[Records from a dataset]
++++++++++

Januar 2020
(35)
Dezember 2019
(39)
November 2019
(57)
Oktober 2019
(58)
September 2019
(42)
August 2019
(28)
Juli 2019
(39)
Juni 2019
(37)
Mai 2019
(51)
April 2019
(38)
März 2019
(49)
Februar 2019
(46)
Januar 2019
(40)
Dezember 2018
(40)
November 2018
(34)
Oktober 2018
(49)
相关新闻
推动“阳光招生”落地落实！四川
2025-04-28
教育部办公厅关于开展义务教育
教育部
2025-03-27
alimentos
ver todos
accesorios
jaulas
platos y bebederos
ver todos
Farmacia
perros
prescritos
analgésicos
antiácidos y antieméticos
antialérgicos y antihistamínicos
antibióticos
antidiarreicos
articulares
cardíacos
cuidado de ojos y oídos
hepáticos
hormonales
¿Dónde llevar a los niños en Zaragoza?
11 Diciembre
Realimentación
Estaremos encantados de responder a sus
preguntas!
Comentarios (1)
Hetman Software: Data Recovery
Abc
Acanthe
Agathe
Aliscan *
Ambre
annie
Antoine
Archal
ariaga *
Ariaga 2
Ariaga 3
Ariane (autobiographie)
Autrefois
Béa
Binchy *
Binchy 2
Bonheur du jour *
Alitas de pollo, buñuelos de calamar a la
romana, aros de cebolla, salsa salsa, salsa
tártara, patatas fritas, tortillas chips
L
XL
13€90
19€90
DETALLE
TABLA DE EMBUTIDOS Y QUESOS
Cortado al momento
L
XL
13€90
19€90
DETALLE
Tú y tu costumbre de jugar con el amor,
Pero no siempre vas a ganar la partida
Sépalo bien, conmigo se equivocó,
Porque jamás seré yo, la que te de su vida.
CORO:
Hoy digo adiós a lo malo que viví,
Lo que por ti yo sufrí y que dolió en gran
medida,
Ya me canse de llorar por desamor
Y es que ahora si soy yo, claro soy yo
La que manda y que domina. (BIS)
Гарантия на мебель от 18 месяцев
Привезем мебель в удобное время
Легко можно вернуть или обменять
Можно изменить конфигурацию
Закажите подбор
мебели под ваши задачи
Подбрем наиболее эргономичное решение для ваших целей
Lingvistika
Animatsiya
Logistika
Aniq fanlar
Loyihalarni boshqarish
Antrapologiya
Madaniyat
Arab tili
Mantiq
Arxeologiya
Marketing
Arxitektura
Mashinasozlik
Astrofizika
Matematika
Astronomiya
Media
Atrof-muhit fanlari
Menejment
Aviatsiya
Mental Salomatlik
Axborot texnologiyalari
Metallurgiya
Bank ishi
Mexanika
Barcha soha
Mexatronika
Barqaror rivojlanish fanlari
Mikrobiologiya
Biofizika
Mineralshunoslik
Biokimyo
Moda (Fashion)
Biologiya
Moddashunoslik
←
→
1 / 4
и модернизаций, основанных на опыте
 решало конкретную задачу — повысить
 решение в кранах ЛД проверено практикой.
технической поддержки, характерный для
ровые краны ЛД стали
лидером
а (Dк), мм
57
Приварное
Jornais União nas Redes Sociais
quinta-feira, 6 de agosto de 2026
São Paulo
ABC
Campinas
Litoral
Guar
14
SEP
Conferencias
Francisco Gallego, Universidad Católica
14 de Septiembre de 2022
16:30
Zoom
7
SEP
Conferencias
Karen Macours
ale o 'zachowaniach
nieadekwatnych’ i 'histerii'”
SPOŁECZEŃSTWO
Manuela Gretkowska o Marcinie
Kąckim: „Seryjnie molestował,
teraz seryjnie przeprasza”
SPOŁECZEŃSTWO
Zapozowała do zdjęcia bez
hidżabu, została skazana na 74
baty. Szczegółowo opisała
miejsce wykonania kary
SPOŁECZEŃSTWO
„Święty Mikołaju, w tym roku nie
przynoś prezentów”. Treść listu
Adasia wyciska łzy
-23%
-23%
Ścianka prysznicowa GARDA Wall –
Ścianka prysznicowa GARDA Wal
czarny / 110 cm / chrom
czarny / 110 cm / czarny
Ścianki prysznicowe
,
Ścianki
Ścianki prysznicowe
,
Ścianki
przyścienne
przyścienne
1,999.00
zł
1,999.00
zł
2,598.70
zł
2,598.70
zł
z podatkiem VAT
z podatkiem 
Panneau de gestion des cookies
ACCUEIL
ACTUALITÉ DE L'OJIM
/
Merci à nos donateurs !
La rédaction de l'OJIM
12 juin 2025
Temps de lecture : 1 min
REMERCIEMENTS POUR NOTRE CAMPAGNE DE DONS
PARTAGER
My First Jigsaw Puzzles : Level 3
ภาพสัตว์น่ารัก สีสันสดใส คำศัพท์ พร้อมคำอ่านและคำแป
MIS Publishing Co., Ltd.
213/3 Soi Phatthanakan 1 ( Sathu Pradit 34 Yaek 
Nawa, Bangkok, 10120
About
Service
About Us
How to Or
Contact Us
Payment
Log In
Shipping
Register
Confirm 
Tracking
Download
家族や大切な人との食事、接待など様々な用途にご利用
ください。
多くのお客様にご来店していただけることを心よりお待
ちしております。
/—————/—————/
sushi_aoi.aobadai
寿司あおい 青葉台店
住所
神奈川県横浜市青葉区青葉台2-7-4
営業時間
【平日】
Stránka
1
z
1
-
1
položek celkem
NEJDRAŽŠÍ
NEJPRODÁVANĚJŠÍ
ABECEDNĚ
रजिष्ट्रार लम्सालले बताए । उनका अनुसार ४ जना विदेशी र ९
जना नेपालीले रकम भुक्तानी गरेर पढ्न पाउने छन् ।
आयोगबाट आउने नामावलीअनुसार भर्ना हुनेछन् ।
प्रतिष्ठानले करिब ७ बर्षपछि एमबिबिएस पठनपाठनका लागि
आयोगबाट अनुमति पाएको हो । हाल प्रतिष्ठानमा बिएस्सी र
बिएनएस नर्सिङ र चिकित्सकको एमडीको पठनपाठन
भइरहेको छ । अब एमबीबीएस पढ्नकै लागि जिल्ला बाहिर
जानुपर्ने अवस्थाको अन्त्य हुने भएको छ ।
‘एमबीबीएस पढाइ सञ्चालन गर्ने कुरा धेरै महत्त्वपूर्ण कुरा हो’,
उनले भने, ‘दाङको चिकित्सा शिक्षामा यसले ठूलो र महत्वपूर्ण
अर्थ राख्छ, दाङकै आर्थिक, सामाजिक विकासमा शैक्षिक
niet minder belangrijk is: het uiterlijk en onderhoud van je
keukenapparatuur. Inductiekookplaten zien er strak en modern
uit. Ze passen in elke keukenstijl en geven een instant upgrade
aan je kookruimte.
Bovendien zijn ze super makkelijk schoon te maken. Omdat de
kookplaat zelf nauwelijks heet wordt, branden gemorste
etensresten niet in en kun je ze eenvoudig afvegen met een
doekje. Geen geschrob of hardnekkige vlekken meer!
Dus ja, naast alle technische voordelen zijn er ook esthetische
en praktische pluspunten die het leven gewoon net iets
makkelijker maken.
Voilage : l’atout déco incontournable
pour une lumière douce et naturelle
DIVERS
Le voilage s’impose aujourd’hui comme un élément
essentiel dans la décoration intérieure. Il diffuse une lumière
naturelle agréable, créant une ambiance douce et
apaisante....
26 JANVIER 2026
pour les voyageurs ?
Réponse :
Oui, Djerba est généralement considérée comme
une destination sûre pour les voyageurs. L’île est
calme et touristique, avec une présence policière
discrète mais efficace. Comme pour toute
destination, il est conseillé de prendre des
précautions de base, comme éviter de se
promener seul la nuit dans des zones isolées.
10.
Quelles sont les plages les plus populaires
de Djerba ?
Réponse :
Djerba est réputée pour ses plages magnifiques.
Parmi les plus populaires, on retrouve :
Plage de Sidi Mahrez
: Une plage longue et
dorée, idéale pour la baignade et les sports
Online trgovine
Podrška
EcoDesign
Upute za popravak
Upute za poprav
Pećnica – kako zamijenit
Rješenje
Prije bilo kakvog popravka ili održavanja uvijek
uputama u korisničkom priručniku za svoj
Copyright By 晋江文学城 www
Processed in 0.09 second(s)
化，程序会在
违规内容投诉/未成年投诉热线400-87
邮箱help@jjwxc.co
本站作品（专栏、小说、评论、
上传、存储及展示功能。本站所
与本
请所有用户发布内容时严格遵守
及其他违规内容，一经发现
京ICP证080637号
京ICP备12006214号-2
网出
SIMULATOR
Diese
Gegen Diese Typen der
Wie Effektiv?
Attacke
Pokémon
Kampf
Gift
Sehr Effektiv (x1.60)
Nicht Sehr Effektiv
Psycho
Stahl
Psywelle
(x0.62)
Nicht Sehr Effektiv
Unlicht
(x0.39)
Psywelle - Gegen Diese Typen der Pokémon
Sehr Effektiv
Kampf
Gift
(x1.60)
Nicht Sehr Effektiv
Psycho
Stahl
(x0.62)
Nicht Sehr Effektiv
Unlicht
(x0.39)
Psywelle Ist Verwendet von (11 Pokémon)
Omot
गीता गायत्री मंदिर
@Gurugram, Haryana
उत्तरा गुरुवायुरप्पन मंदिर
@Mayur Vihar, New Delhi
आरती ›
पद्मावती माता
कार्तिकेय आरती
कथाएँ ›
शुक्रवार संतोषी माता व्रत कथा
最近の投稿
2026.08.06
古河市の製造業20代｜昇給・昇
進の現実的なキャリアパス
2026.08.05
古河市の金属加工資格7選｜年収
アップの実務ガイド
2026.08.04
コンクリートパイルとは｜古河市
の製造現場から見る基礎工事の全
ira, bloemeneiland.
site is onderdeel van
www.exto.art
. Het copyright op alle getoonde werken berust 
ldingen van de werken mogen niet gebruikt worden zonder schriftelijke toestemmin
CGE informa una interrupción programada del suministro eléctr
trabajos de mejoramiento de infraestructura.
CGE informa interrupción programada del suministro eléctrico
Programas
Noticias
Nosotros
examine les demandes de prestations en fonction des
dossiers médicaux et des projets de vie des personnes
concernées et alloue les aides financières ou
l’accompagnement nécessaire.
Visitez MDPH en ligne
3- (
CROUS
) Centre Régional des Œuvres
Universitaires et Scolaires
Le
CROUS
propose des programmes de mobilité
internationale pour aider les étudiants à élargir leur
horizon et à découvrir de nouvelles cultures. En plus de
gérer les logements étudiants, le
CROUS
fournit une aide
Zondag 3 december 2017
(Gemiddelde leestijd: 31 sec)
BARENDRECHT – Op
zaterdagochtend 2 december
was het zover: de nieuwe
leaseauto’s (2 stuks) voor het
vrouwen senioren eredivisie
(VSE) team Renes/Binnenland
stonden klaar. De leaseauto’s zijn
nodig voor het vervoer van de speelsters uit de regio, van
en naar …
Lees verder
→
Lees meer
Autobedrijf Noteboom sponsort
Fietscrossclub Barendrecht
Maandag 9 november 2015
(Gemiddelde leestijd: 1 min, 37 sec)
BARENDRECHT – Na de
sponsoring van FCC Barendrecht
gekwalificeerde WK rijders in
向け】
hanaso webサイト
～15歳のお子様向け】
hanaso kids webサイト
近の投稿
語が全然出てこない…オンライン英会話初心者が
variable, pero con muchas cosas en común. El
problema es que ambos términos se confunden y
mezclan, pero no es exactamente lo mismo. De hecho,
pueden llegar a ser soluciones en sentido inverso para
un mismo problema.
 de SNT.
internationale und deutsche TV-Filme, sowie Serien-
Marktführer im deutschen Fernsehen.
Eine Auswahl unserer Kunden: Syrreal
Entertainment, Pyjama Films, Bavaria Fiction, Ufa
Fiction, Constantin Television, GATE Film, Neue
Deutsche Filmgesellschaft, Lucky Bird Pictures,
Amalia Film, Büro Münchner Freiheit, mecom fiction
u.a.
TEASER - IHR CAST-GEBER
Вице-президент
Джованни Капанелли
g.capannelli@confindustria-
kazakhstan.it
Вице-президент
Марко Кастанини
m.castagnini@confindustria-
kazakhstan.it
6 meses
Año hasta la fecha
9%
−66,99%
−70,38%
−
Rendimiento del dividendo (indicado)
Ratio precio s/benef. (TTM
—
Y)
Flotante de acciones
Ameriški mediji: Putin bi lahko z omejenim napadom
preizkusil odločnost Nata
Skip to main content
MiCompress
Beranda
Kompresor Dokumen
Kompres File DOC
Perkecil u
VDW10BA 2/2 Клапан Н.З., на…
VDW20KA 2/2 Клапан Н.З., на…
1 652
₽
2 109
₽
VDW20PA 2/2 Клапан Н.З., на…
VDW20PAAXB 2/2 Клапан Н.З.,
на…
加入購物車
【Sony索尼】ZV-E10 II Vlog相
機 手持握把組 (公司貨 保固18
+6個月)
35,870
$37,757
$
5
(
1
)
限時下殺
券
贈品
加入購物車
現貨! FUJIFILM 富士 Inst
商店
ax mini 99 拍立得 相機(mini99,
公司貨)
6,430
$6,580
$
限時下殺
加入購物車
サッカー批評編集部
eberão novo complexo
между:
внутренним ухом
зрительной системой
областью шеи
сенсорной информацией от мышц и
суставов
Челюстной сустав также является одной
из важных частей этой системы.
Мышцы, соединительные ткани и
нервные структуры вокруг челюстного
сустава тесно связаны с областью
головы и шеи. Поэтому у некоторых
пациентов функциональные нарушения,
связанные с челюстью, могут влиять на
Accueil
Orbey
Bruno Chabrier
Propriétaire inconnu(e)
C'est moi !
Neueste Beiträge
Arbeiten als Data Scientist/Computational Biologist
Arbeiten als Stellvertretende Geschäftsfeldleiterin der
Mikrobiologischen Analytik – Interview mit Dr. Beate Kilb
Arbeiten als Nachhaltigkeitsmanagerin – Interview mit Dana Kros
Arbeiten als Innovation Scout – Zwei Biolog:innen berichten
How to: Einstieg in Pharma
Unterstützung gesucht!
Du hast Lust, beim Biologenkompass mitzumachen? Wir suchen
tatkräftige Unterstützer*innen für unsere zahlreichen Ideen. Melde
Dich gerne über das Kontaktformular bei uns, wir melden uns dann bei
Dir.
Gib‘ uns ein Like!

++++++++++

Your objective:
Above are some records. Copy each of their lines that holds the string "dans".

Expected output:
essentiel dans la décoration intérieure. Il diffuse une lumière
promener seul la nuit dans des zones isolées.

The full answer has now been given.